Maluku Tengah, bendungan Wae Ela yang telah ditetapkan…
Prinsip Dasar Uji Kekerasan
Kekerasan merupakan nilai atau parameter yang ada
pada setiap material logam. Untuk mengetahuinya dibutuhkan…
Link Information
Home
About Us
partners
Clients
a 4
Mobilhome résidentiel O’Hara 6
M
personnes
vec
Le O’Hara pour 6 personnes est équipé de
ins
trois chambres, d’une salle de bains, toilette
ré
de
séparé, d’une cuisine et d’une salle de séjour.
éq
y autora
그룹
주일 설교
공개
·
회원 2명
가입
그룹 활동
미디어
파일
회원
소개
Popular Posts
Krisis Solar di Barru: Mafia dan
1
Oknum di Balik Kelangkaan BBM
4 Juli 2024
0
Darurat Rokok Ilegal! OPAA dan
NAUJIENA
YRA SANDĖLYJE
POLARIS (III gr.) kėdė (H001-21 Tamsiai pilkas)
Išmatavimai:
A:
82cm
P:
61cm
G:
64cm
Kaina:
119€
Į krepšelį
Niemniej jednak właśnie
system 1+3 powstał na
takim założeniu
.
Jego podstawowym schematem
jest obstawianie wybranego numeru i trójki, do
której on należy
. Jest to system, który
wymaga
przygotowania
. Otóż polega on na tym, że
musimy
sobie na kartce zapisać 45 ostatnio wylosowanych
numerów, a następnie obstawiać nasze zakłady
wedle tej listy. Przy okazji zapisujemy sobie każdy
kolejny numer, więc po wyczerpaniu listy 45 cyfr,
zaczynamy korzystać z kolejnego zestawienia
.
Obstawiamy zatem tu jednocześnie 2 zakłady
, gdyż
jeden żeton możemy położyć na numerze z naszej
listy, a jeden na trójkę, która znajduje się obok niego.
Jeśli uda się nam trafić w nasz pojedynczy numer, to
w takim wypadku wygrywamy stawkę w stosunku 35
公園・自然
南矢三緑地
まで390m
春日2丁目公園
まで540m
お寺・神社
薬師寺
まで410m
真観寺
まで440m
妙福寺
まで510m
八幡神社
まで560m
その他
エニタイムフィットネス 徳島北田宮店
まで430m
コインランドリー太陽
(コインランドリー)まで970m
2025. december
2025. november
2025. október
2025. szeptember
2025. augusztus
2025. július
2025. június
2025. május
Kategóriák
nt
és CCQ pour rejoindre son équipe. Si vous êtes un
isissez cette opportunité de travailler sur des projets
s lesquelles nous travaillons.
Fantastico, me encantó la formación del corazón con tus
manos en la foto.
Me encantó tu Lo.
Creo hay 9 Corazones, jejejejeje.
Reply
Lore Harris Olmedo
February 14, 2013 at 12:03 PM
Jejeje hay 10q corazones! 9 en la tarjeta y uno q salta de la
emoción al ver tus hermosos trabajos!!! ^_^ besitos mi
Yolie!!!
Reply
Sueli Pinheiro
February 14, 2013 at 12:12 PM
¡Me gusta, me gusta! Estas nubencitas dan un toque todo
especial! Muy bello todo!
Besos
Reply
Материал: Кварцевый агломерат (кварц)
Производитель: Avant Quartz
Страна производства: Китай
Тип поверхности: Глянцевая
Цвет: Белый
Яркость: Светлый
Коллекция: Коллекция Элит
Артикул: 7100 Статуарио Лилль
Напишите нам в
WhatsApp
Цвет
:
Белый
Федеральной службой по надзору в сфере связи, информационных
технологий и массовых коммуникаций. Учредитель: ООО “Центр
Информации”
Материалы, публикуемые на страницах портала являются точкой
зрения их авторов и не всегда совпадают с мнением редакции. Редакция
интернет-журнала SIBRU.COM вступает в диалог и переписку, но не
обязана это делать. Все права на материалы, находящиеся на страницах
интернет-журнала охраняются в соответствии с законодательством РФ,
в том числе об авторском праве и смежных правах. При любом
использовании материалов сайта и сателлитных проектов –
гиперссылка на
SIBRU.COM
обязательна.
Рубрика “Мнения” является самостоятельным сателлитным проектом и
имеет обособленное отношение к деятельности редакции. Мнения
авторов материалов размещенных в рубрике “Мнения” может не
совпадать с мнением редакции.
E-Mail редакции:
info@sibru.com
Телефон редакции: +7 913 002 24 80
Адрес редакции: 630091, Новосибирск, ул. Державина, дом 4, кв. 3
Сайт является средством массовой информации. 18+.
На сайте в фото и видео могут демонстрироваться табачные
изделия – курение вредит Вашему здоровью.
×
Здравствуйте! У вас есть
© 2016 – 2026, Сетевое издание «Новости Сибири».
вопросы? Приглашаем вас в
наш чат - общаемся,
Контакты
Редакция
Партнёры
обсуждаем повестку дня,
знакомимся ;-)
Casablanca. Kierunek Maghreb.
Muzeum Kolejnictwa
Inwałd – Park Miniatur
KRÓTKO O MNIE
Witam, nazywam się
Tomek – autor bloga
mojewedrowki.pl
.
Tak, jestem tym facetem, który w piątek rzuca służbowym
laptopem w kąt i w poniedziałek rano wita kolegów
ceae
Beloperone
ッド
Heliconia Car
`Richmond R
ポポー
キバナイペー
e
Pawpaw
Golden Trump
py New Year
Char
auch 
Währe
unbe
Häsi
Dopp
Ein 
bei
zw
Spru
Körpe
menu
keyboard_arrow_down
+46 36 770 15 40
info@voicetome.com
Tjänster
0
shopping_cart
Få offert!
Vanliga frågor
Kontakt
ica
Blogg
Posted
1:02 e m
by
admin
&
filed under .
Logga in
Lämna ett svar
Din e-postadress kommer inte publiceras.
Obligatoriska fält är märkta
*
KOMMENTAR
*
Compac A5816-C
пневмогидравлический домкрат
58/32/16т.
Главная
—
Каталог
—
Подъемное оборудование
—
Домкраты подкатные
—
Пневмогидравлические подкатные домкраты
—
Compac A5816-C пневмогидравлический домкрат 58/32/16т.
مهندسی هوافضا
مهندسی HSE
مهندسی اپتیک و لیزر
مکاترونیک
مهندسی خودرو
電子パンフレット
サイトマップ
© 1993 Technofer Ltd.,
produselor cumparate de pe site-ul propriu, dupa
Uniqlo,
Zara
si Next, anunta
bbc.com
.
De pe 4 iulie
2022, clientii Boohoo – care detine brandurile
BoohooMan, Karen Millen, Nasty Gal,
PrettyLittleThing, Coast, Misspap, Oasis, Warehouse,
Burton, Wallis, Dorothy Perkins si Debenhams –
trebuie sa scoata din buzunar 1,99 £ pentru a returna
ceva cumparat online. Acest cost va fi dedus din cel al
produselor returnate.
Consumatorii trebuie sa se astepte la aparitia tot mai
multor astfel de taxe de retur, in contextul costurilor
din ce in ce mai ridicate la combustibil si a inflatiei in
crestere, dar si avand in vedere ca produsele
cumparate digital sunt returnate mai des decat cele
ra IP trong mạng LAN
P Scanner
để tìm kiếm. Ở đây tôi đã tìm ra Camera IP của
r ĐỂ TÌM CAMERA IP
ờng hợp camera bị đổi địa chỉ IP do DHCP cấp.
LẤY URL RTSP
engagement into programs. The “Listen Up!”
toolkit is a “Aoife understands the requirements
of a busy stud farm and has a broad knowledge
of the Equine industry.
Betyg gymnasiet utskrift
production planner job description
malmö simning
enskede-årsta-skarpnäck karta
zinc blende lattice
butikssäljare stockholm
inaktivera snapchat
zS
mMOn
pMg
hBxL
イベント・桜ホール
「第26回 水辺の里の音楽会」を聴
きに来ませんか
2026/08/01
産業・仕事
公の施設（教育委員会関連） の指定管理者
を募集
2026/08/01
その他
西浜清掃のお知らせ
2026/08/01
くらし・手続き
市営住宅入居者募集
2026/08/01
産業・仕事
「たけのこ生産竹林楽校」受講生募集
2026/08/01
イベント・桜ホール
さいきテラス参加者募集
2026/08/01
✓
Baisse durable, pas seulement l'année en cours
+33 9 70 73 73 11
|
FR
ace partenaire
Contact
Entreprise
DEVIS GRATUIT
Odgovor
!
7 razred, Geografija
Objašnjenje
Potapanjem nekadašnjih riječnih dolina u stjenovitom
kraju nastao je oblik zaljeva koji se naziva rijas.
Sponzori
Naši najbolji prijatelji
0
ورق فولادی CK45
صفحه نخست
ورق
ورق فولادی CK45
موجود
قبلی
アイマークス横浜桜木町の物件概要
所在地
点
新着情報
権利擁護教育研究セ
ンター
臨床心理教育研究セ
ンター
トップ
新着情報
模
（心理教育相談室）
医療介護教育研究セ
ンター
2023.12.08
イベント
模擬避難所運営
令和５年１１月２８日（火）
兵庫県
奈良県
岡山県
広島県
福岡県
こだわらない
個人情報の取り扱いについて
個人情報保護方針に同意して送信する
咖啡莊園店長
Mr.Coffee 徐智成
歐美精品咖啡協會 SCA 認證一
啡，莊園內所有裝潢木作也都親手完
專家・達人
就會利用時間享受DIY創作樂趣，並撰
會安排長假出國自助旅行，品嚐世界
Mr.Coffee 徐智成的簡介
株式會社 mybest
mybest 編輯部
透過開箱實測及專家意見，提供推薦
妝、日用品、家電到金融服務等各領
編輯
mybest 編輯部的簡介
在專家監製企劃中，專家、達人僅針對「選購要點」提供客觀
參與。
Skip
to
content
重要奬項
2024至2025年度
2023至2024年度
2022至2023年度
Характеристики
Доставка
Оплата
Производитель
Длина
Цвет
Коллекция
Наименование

--

» **Try it**
Look above for the line with "laptopem w kąt" and the line with "trebuie sa scoata", and reproduce exactly those two lines plus every line between, nothing more.

» **Output below**
laptopem w kąt i w poniedziałek rano wita kolegów
ceae
Beloperone
ッド
Heliconia Car
`Richmond R
ポポー
キバナイペー
e
Pawpaw
Golden Trump
py New Year
Char
auch 
Währe
unbe
Häsi
Dopp
Ein 
bei
zw
Spru
Körpe
menu
keyboard_arrow_down
+46 36 770 15 40
info@voicetome.com
Tjänster
0
shopping_cart
Få offert!
Vanliga frågor
Kontakt
ica
Blogg
Posted
1:02 e m
by
admin
&
filed under .
Logga in
Lämna ett svar
Din e-postadress kommer inte publiceras.
Obligatoriska fält är märkta
*
KOMMENTAR
*
Compac A5816-C
пневмогидравлический домкрат
58/32/16т.
Главная
—
Каталог
—
Подъемное оборудование
—
Домкраты подкатные
—
Пневмогидравлические подкатные домкраты
—
Compac A5816-C пневмогидравлический домкрат 58/32/16т.
مهندسی هوافضا
مهندسی HSE
مهندسی اپتیک و لیزر
مکاترونیک
مهندسی خودرو
電子パンフレット
サイトマップ
© 1993 Technofer Ltd.,
produselor cumparate de pe site-ul propriu, dupa
Uniqlo,
Zara
si Next, anunta
bbc.com
.
De pe 4 iulie
2022, clientii Boohoo – care detine brandurile
BoohooMan, Karen Millen, Nasty Gal,
PrettyLittleThing, Coast, Misspap, Oasis, Warehouse,
Burton, Wallis, Dorothy Perkins si Debenhams –
trebuie sa scoata din buzunar 1,99 £ pentru a returna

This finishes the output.